Rowie Stolk op NPO Radio 1 over Paspoortsignaleringen
Wie te vaak zijn paspoort of identiteitsbewijs verliest, kan in het Register Paspoortsignaleringen worden gezet. Als gevolg daarvan kan een paspoortaanvraag worden geweigerd of moet het paspoort worden ingeleverd. Rowie Stolk, promovenda bij de afdeling Staats- en Bestuursrecht, sprak in het programma Pointer op NPO Radio 1 over de rechtsbescherming bij paspoortsignaleringen.

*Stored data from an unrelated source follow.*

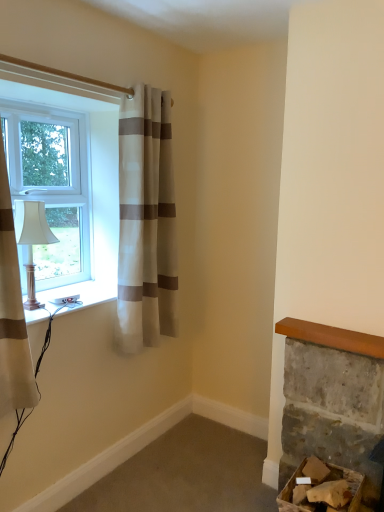 Question: Does cardboard box at lower right have a greater height compared to matte white lamp at left?

Choices:
 (A) no
 (B) yes

Answer: (A)

Question: Would you say cardboard box at lower right contains matte white lamp at left?

Choices:
 (A) no
 (B) yes

Answer: (A)

Question: Considering the relative positions of cardboard box at lower right and matte white lamp at left in the image provided, is cardboard box at lower right in front of matte white lamp at left?

Choices:
 (A) yes
 (B) no

Answer: (A)

Question: Is cardboard box at lower right bigger than matte white lamp at left?

Choices:
 (A) no
 (B) yes

Answer: (B)

Question: Is cardboard box at lower right turned away from matte white lamp at left?

Choices:
 (A) no
 (B) yes

Answer: (A)

Question: Do you think white striped curtain at upper left, the first curtain viewed from the back, is within matte white lamp at left, or outside of it?

Choices:
 (A) inside
 (B) outside

Answer: (B)

Question: From a real-world perspective, is white striped curtain at upper left, acting as the first curtain starting from the right, physically located above or below matte white lamp at left?

Choices:
 (A) above
 (B) below

Answer: (A)

Question: In terms of height, does white striped curtain at upper left, acting as the second curtain starting from the left, look taller or shorter compared to matte white lamp at left?

Choices:
 (A) tall
 (B) short

Answer: (A)

Question: In the image, is white striped curtain at upper left, acting as the second curtain starting from the left, positioned in front of or behind matte white lamp at left?

Choices:
 (A) behind
 (B) front

Answer: (A)

Question: From a real-world perspective, is matte white lamp at left physically located above or below white striped curtain at left, which appears as the second curtain when viewed from the back?

Choices:
 (A) below
 (B) above

Answer: (A)

Question: Considering the positions of matte white lamp at left and white striped curtain at left, the 2th curtain viewed from the right, in the image, is matte white lamp at left taller or shorter than white striped curtain at left, the 2th curtain viewed from the right,?

Choices:
 (A) tall
 (B) short

Answer: (B)

Question: Is matte white lamp at left in front of or behind white striped curtain at left, which is the first curtain from left to right, in the image?

Choices:
 (A) front
 (B) behind

Answer: (B)

Question: Considering the positions of matte white lamp at left and white striped curtain at left, which is the first curtain from left to right, in the image, is matte white lamp at left bigger or smaller than white striped curtain at left, which is the first curtain from left to right,?

Choices:
 (A) big
 (B) small

Answer: (B)

Question: In terms of size, does matte white lamp at left appear bigger or smaller than cardboard box at lower right?

Choices:
 (A) big
 (B) small

Answer: (B)

Question: Considering the positions of matte white lamp at left and cardboard box at lower right in the image, is matte white lamp at left taller or shorter than cardboard box at lower right?

Choices:
 (A) tall
 (B) short

Answer: (A) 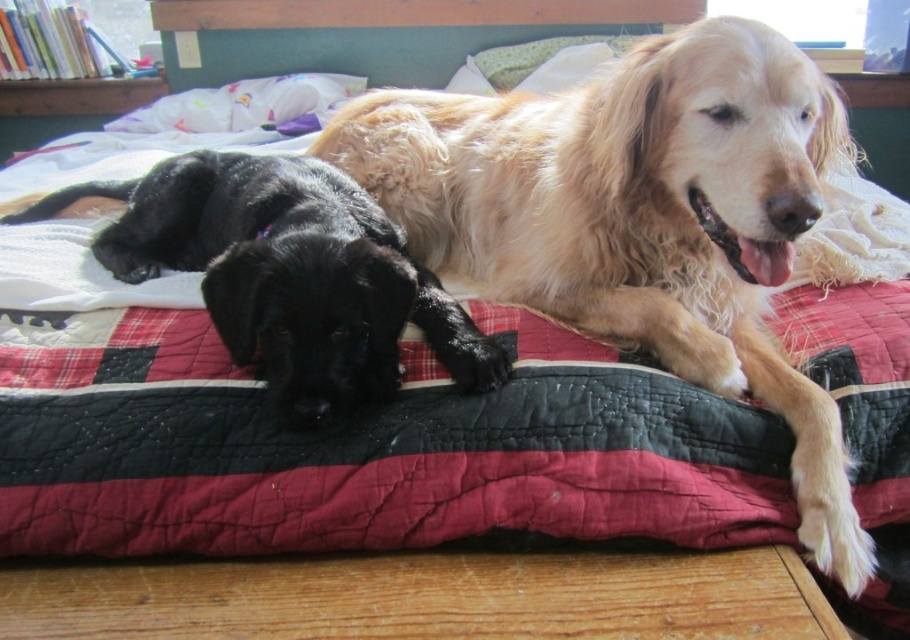 This screenshot has height=640, width=910. What do you see at coordinates (638, 218) in the screenshot?
I see `golden fur dog at upper center` at bounding box center [638, 218].

Who is more forward, (787, 394) or (273, 182)?

Point (787, 394)

Is point (531, 227) less distant than point (350, 298)?

No, (531, 227) is further to viewer.

Find the location of a particular element. This screenshot has width=910, height=640. golden fur dog at upper center is located at coordinates (638, 218).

Om fraude met paspoorten te voorkomen kunnen instanties (zoals gemeenten of de minister) bij gegronde vermoedens van misbruik iemand in het Register Paspoortsignaleringen opnemen. Dit gebeurt bijvoorbeeld als iemand drie keer of meer zijn of haar ID of paspoort verliest in vijf jaar of als deze beschadigd is onder verdachte omstandigheden. Wie op deze lijst wordt gezet, kan maximaal twee jaar zonder paspoort door het leven moeten. Daarna moet worden herbeoordeeld.

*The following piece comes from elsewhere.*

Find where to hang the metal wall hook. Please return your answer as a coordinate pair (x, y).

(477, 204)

In de praktijk wordt veel kritiek geuit op de rechtsbescherming tegen paspoortsignaleringen. Het grootste obstakel is dat de paspoortsignalering niet kan worden aangemerkt als besluit in de zin van de Algemene wet bestuursrecht, omdat deze op zichzelf geen rechtsgevolg heeft. Als bijvoorbeeld de minister iemand in het register opneemt, dan verandert er op zichzelf nog niks aan iemands rechtspositie. Het is de paspoortverlenende instantie (bijvoorbeeld de burgemeester) die vervolgens bepaalt of het paspoort wel of niet wordt ingetrokken, geweigerd of niet verlengd. Dat betekent dat geen bezwaar en beroep openstaat tegen de signalerende instantie (vaak de minister) over de beslissing om iemand op te nemen in het register, maar dat alleen bezwaar en beroep openstaat tegen de beslissing van de verlenende instantie (vaak de burgemeester) die de paspoortaanvraag weigert. Het nadeel van deze ‘indirecte’ route is dat de wederpartij vaak niet de signalerende instantie is die deze persoon op de lijst heeft gezet, maar de burgemeester die uiteindelijk het paspoort niet verleent of niet verlengt. Dit alles leidt tot grote terughoudendheid in de bestuursrechtelijke procedure: de paspoortverlenende instantie heeft immers maar zeer beperkt de ruimte om te beoordelen of iemand terecht op de lijst staat (en vertrouwt daarbij grotendeels op het oordeel van de signalerende instantie die niet in de procedure is vertegenwoordigt) en de bestuursrechter toetst dit terughoudend.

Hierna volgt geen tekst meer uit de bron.